Oregon, various activity. On Mt. Hood’s Illumination Rock, on April 24 Mike Layton and Marcus Donaldson climbed a route that starts to the left of the south chamber on the south face of the southwest ridge. It follows a series of chimneys and crack systems for 800 feet of sustained dry-tooling on andesite rock and rime gargoyles to a point west of the main summit. They believe the line to be new (Bitchin’ Camero, M6 AI4), and say it’s one of the best mixed lines in the Cascades.
The winter of 2005-06 produced rare cold snaps in December and February, allowing several significant ascents of ice in the Columbia River Gorge outside of Portland. Though the Journal rarely reports on ice routes this short, we note these routes for their rare nature and the world-class potential of the Columbia River Gorge as an ice-climbing destination. Granted, the ice hardly ever forms, but we read that climate change might actually make some areas colder, so who knows?

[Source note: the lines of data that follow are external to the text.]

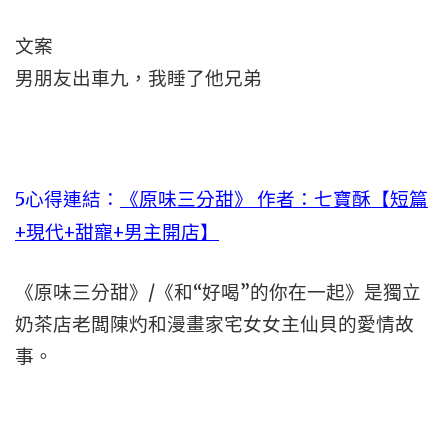
文案
男朋友出車九，我睡了他兄弟
5心得連結：
《原味三分甜》 作者：七寶酥【短篇
+現代+甜寵+男主開店】
《原味三分甜》/《和“好喝”的你在一起》是獨立
奶茶店老闆陳灼和漫畫家宅女女主仙貝的愛情故
事。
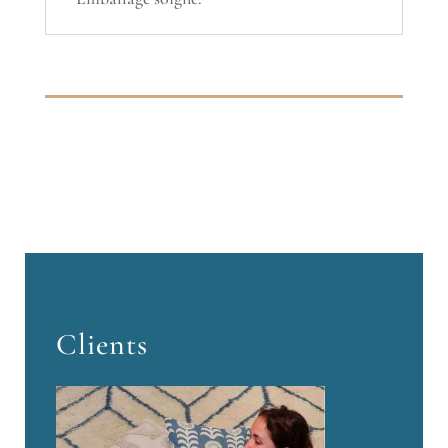
Clients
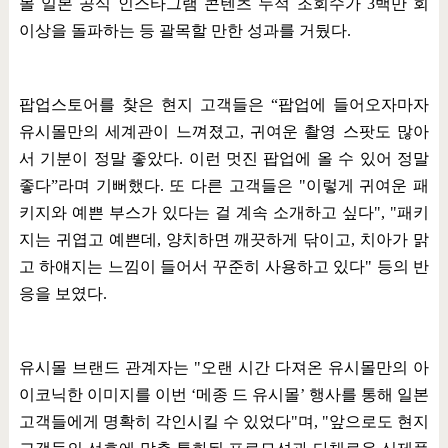
몰 일본 공식 인스타그램 콘텐츠 누적 조회수가
3
백만 회
이상을 돌파하는 등 괄목할 만한 성과를 거뒀다
.
팝업스토어를 찾은 현지 고객들은
“
팝업에 들어오자마자
유시몰만의 세계관이 느껴졌고
,
귀여운 촬영 스팟도 많아
서 기분이 정말 좋았다
.
이런 멋진 팝업에 올 수 있어 정말
좋다
”
라며 기뻐했다
.
또 다른 고객들은
"
이렇게 귀여운 패
키지와 예쁜 부스가 있다는 걸 계속 소개하고 싶다
", "
패키
지는 귀엽고 예쁜데
,
양치하면 깨끗하게 닦이고
,
치아가 맑
고 하얘지는 느낌이 들어서 꾸준히 사용하고 있다
"
등의 반
응을 보였다
.
유시몰 브랜드 관계자는
"
오랜 시간 다져온 유시몰만의 아
이코닉한 이미지를 이번
‘
메종 드 유시몰
’
행사를 통해 일본
고객들에게 명확히 각인시킬 수 있었다
"
며
, "
앞으로도 현지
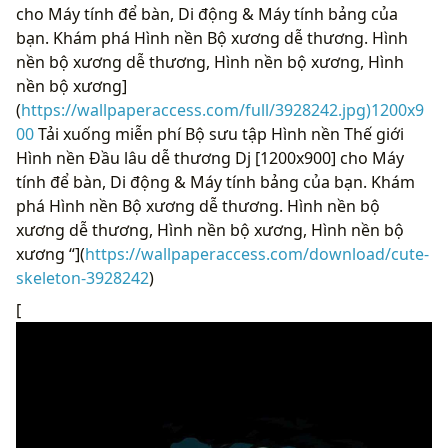
cho Máy tính để bàn, Di động & Máy tính bảng của
bạn. Khám phá Hình nền Bộ xương dễ thương. Hình
nền bộ xương dễ thương, Hình nền bộ xương, Hình
nền bộ xương]
(
https://wallpaperaccess.com/full/3928242.jpg)1200x9
00
Tải xuống miễn phí Bộ sưu tập Hình nền Thế giới
Hình nền Đầu lâu dễ thương Dj [1200x900] cho Máy
tính để bàn, Di động & Máy tính bảng của bạn. Khám
phá Hình nền Bộ xương dễ thương. Hình nền bộ
xương dễ thương, Hình nền bộ xương, Hình nền bộ
xương “](
https://wallpaperaccess.com/download/cute-
skeleton-3928242
)
[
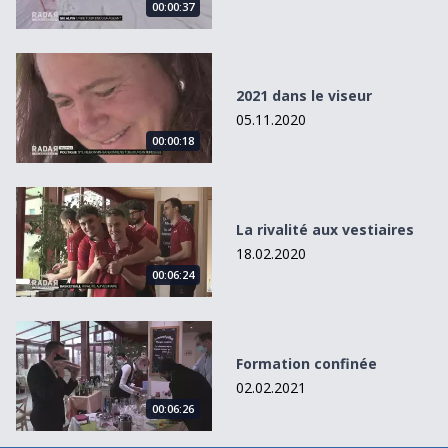
00:00:37
2021 dans le viseur
2021 dans le viseur
05.11.2020
00:00:18
La rivalité aux vestiaires
La rivalité aux vestiaires
18.02.2020
00:06:24
Formation confinée
Formation confinée
02.02.2021
00:06:26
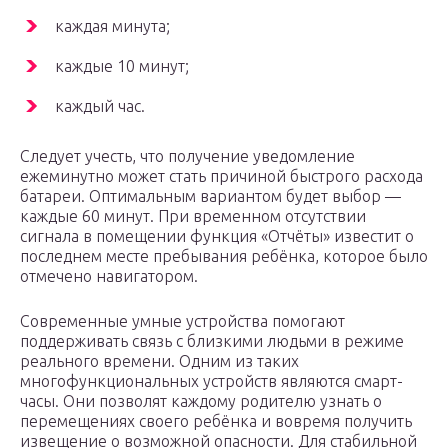
каждая минута;
каждые 10 минут;
каждый час.
Следует учесть, что получение уведомление
ежеминутно может стать причиной быстрого расхода
батареи. Оптимальным вариантом будет выбор —
каждые 60 минут. При временном отсутствии
сигнала в помещении функция «Отчёты» известит о
последнем месте пребывания ребёнка, которое было
отмечено навигатором.
Современные умные устройства помогают
поддерживать связь с близкими людьми в режиме
реального времени. Одним из таких
многофункциональных устройств являются смарт-
часы. Они позволят каждому родителю узнать о
перемещениях своего ребёнка и вовремя получить
извещение о возможной опасности. Для стабильной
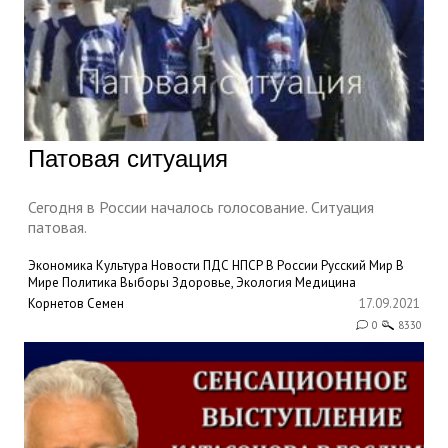
Патовая ситуация
Сегодня в России началось голосование. Ситуация
патовая.
Экономика
Культура
Новости ПДС НПСР
В России
Русский Мир
В
Мире
Политика
Выборы
Здоровье, Экология
Медицина
Корнетов Семен
17.09.2021
0
8330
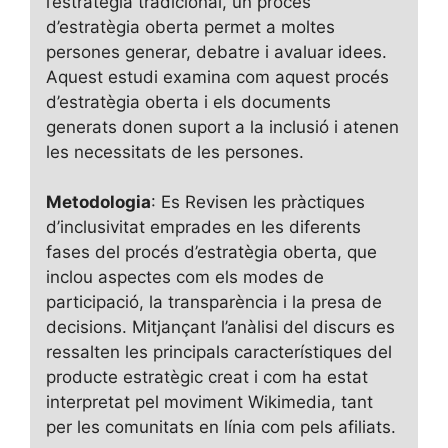
l’estratègia tradicional, un procés
d’estratègia oberta permet a moltes
persones generar, debatre i avaluar idees.
Aquest estudi examina com aquest procés
d’estratègia oberta i els documents
generats donen suport a la inclusió i atenen
les necessitats de les persones.
Metodologia
: Es Revisen les pràctiques
d’inclusivitat emprades en les diferents
fases del procés d’estratègia oberta, que
inclou aspectes com els modes de
participació, la transparència i la presa de
decisions. Mitjançant l’anàlisi del discurs es
ressalten les principals característiques del
producte estratègic creat i com ha estat
interpretat pel moviment Wikimedia, tant
per les comunitats en línia com pels afiliats.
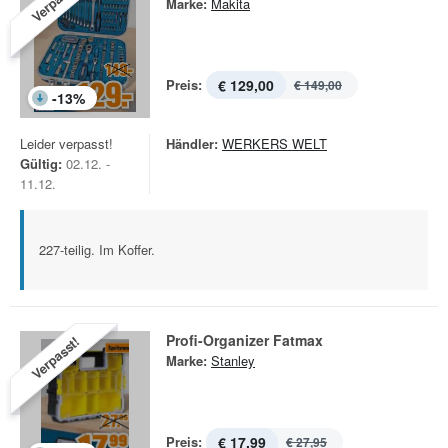
Verpasst!
Marke:
Makita
Preis:
€ 129,00
€ 149,00
-
13
%
Leider verpasst!
Händler:
WERKERS WELT
Gültig:
02.12. -
11.12.
227-teilig. Im Koffer.
Profi-Organizer Fatmax
Verpasst!
Marke:
Stanley
Preis:
€ 17,99
€ 27,95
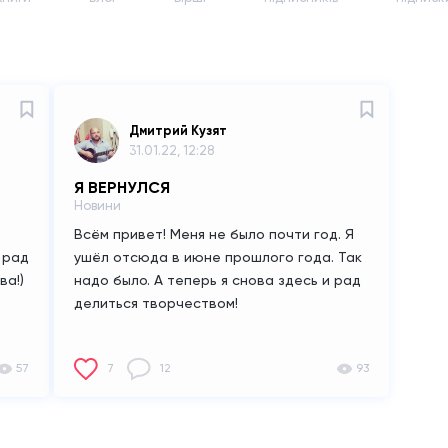
Дмитрий Кузят
31.01.22, 12:28
Я ВЕРНУЛСЯ
Новини
Всём привет!
Меня не было почти год. Я
 рад
ушёл отсюда в июне прошлого года. Так
ва!)
надо было. А теперь я снова здесь и рад
делиться творчеством!
57
7
12
93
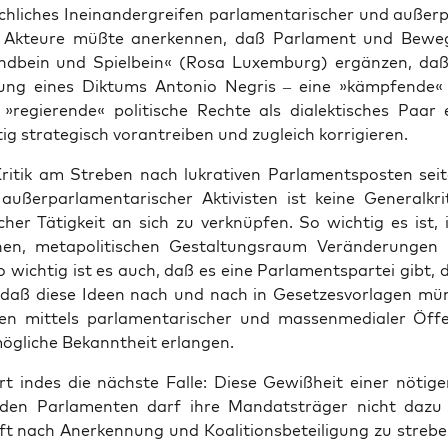
ch­li­ches Inein­an­der­grei­fen par­la­men­ta­ri­scher und außer­
er Akteu­re müß­te aner­ken­nen, daß Par­la­ment und Bewe
d­bein und Spiel­bein« (Rosa Luxem­burg) ergän­zen, daß
ung eines Dik­tums Anto­nio Negris – eine »kämp­fen­de«
 »regie­ren­de« poli­ti­sche Rech­te als dia­lek­ti­sches Paar
tig stra­te­gisch vor­an­trei­ben und zugleich korrigieren.
ri­tik am Stre­ben nach lukra­ti­ven Par­la­ments­pos­ten sei­
 außer­par­la­men­ta­ri­scher Akti­vis­ten ist kei­ne Gene­ral­kri­
scher Tätig­keit an sich zu ver­knüp­fen. So wich­tig es ist,
chen, meta­po­li­ti­schen Gestal­tungs­raum Ver­än­de­run­gen 
o wich­tig ist es auch, daß es eine Par­la­ments­par­tei gibt, 
, daß die­se Ideen nach und nach in Geset­zes­vor­la­gen mü
en mit­tels par­la­men­ta­ri­scher und mas­sen­me­dia­ler Öffen
mög­li­che Bekannt­heit erlangen.
ert indes die nächs­te Fal­le: Die­se Gewiß­heit einer nöti­ge
den Par­la­men­ten darf ihre Man­dats­trä­ger nicht dazu ve
t nach Aner­ken­nung und Koali­ti­ons­be­tei­li­gung zu stre­b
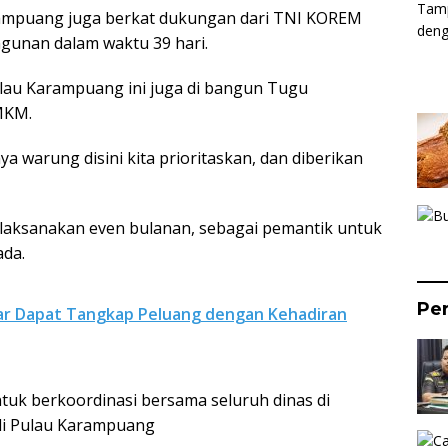
ampuang juga berkat dukungan dari TNI KOREM
gunan dalam waktu 39 hari.
ulau Karampuang ini juga di bangun Tugu
MKM.
a warung disini kita prioritaskan, dan diberikan
aksanakan even bulanan, sebagai pemantik untuk
ada.
Per
ar Dapat Tangkap Peluang dengan Kehadiran
ntuk berkoordinasi bersama seluruh dinas di
di Pulau Karampuang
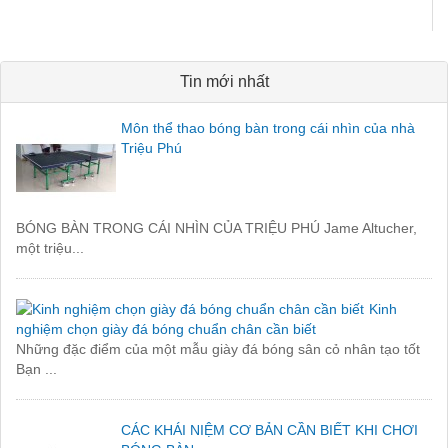
Tin mới nhất
Môn thể thao bóng bàn trong cái nhìn của nhà
Triệu Phú
BÓNG BÀN TRONG CÁI NHÌN CỦA TRIỆU PHÚ Jame Altucher,
một triệu...
Kinh
nghiệm chọn giày đá bóng chuẩn chân cần biết
Những đặc điểm của một mẫu giày đá bóng sân cỏ nhân tạo tốt
Bạn ...
CÁC KHÁI NIỆM CƠ BẢN CẦN BIẾT KHI CHƠI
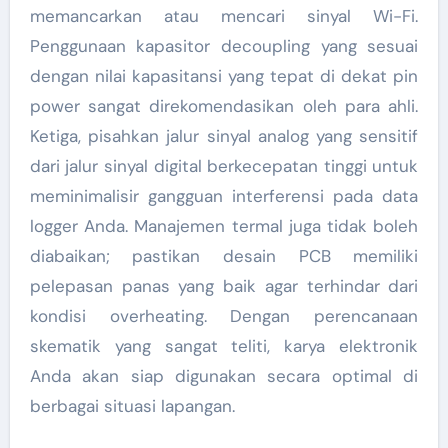
memancarkan atau mencari sinyal Wi-Fi.
Penggunaan kapasitor decoupling yang sesuai
dengan nilai kapasitansi yang tepat di dekat pin
power sangat direkomendasikan oleh para ahli.
Ketiga, pisahkan jalur sinyal analog yang sensitif
dari jalur sinyal digital berkecepatan tinggi untuk
meminimalisir gangguan interferensi pada data
logger Anda. Manajemen termal juga tidak boleh
diabaikan; pastikan desain PCB memiliki
pelepasan panas yang baik agar terhindar dari
kondisi overheating. Dengan perencanaan
skematik yang sangat teliti, karya elektronik
Anda akan siap digunakan secara optimal di
berbagai situasi lapangan.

Many routes in the Gorge saw repeats, and in addition to several new single-pitch lines being established, the oft-tried, north-facing Ainsworth Falls (600', WI5) received its first complete ascent on December 16, by Hal Burton and Marcus Donaldson. The next day, Lane Brown and Wayne Wallace established Black Dagger (600', M4 WI5+), located two miles east of Multnomah Falls. The impressive line (some had dubbed it “Black Diamond”) has reportedly never connected, and the pair started from the rock on the right.